# Modules

torch-rnn provides high-peformance, reusable RNN and LSTM modules. These modules have no dependencies other than torch and nn and each lives in a single file, so they can easily be incorporated into other projects.

We also provide a LanguageModel module used for character-level language modeling; this is less reusable, but demonstrates that LSTM and RNN modules can be mixed with existing torch modules.

## VanillaRNN

rnn = nn.VanillaRNN(D, H)


VanillaRNN is a torch nn.Module subclass implementing a vanilla recurrent neural network with a hyperbolic tangent nonlinearity. It transforms a sequence of input vectors of dimension D into a sequence of hidden state vectors of dimension H. It operates over sequences of length T and minibatches of size N; the sequence length and minibatch size can change on each forward pass.

Ignoring minibatches for the moment, a vanilla RNN computes the next hidden state vector h[t] (of shape (H,)) from the previous hidden state h[t - 1] and the current input vector x[t] (of shape (D,)) using the recurrence relation

h[t] = tanh(Wh h[t- 1] + Wx x[t] + b)


where Wx is a matrix of input-to-hidden connections, Wh is a matrix of hidden-to-hidden connections, and b is a bias term. The weights Wx and Wh are stored in a single Tensor rnn.weight of shape (D + H, H) and the bias b is stored in a Tensor rnn.bias of shape (H,).

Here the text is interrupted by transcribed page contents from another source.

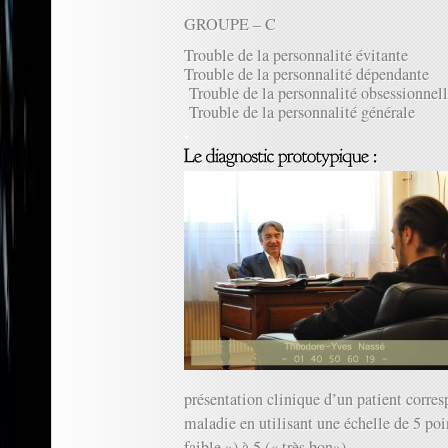
GROUPE – C
Trouble de la personnalité évitante
Trouble de la personnalité dépendante
Trouble de la personnalité obsessionnel
Trouble de la personnalité générale
présentation clinique d’un patient corres
maladie en utilisant une échelle de 5 poin
faible ») à 5 (« très bon»).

You can use a VanillaRNN instance in two different ways:

h = rnn:forward({h0, x})

h = rnn:forward(x)


h0 is the initial hidden states, of shape (N, H) and x is the sequence of input vectors, of shape (N, T, D). The output h is the sequence of hidden states at each timestep, of shape (N, T, H). In some applications, such as image captioning, it is possible that the initial hidden state will be computed as the output of some other network.

By default, if h0 is not provided on the forward pass then the initial hidden state will be set to zero. This behavior might be useful for applications like sentiment analysis, where you want an RNN to process many independent sequences.

If h0 is not provided and the instance variable rnn.remember_states is set to true, then the first call to rnn:forward will set the initial hidden state to zero; on subsequent calls to forward, the final hidden state from the previous call will be used as the initial hidden state. This behavior is commonly used in language modeling, where we want to train with very long (potentialy infinite) sequences, and compute gradients using truncated back-propagation through time. You cause the model to forget its hidden states by calling rnn:resetStates(); then the next call to rnn:forward will cause h0 to be initialized to zeros.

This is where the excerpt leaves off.